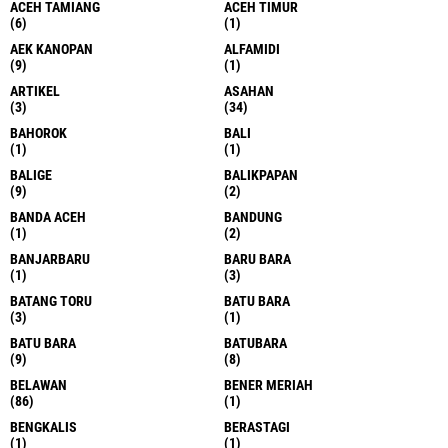
ACEH TAMIANG
ACEH TIMUR
(6)
(1)
AEK KANOPAN
ALFAMIDI
(9)
(1)
ARTIKEL
ASAHAN
(3)
(34)
BAHOROK
BALI
(1)
(1)
BALIGE
BALIKPAPAN
(9)
(2)
BANDA ACEH
BANDUNG
(1)
(2)
BANJARBARU
BARU BARA
(1)
(3)
BATANG TORU
BATU BARA
(3)
(1)
BATU BARA
BATUBARA
(9)
(8)
BELAWAN
BENER MERIAH
(86)
(1)
BENGKALIS
BERASTAGI
(1)
(1)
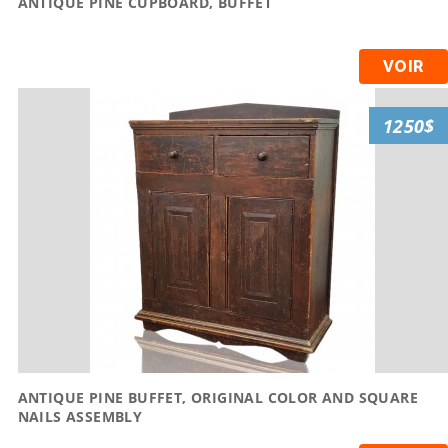
ANTIQUE PINE CUPBOARD, BUFFET
VOIR
1250$
ANTIQUE PINE BUFFET, ORIGINAL COLOR AND SQUARE
NAILS ASSEMBLY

# Brief
Where a line of the data contains "ANTIQUE", copy that line.

# Answer for this exercise
ANTIQUE PINE CUPBOARD, BUFFET
ANTIQUE PINE BUFFET, ORIGINAL COLOR AND SQUARE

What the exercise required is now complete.